4 Jun 2024 | Junyuan Hong, Jinhao Duan, Chenhui Zhang, Zhangheng Li, Chulin Xie, Kelsey Lieberman, James Diffenderfer, Brian Bartoldson, Ajay Jaiswal, Kaidi Xu, Bhavya Kailkhura, Dan Hendrycks, Dawn Song, Zhangyang Wang, Bo Li
This study explores the trustworthiness of Large Language Models (LLMs) under compression, focusing on the interplay between efficiency and various dimensions of trustworthiness. The research evaluates three leading LLMs using five state-of-the-art (SoTA) compression techniques across eight trustworthiness dimensions. Key findings include:
1. **Quantization vs. Pruning**: Quantization is found to be more effective than pruning in achieving both efficiency and trustworthiness. For example, a 4-bit quantized model retains the trustworthiness of its original counterpart, while pruning significantly degrades trustworthiness even at 50% sparsity.
2. **Extreme Compression**: Extreme quantization to very low bit levels (3 bits) significantly reduces trustworthiness, particularly in ethics and fairness dimensions.
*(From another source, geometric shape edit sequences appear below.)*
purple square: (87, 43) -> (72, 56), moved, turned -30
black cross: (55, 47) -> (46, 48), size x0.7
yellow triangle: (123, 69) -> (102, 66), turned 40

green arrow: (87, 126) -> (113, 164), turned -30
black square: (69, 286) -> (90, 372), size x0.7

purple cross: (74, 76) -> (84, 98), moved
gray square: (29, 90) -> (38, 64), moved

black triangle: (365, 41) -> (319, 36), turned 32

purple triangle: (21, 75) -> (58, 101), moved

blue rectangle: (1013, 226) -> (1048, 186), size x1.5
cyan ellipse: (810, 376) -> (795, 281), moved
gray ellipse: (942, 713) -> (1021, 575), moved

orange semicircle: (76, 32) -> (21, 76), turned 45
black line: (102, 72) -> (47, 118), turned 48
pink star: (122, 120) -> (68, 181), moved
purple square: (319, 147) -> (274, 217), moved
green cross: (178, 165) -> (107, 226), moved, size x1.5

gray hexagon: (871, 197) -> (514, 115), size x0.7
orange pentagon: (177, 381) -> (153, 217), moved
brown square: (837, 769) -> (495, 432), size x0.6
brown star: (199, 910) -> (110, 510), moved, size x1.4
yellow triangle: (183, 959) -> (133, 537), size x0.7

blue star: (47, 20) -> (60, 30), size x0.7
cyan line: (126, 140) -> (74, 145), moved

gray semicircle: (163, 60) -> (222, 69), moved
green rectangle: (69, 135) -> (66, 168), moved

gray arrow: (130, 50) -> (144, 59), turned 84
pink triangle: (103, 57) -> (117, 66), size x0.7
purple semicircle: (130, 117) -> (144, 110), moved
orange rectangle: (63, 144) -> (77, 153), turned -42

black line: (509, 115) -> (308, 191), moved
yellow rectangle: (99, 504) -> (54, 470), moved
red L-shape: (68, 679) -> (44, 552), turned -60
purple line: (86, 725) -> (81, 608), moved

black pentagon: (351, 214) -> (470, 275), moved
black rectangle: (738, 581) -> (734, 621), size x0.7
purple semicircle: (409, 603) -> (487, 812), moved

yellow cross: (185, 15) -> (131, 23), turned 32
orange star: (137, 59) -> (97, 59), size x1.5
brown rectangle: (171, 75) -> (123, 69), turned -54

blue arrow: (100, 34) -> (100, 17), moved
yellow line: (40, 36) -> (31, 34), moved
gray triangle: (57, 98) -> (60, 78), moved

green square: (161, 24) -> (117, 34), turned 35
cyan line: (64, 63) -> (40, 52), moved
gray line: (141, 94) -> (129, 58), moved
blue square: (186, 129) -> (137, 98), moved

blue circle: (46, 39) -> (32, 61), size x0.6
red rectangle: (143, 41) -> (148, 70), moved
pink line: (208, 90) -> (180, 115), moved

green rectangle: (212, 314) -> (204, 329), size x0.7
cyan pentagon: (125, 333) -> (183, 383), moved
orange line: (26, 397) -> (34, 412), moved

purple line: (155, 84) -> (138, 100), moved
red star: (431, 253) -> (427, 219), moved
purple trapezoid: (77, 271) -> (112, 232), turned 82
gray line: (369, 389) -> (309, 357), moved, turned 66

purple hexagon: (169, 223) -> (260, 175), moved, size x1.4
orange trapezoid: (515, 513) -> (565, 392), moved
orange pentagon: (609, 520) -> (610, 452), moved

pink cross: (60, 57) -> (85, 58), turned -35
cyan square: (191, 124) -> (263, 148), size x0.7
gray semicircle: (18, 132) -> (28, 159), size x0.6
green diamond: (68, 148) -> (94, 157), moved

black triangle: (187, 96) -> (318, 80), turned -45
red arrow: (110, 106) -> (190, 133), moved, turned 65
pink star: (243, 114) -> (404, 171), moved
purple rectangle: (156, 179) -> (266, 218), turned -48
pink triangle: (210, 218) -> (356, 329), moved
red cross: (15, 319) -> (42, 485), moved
This risk cannot be identified by examining benign performance alone, emphasizing the need for comprehensive trustworthiness evaluation.
3. **Optimal Compression Rate**: The optimal compression rate for maintaining trustworthiness is 4-bit, with minimal loss across all dimensions. At this rate, quantized models show joint enhancements in efficiency and trustworthiness, especially in fairness and ethics.
4. **Practical Recommendations**: The study provides recommendations for achieving high utility, efficiency, and trustworthiness in LLMs, including the use of quantization over pruning and careful selection of the optimal compression rate.
The findings highlight the importance of a holistic approach to evaluating LLMs under compression, ensuring that both performance and trustworthiness are maintained.This study explores the trustworthiness of Large Language Models (LLMs) under compression, focusing on the interplay between efficiency and various dimensions of trustworthiness. The research evaluates three leading LLMs using five state-of-the-art (SoTA) compression techniques across eight trustworthiness dimensions. Key findings include:
1. **Quantization vs. Pruning**: Quantization is found to be more effective than pruning in achieving both efficiency and trustworthiness. For example, a 4-bit quantized model retains the trustworthiness of its original counterpart, while pruning significantly degrades trustworthiness even at 50% sparsity.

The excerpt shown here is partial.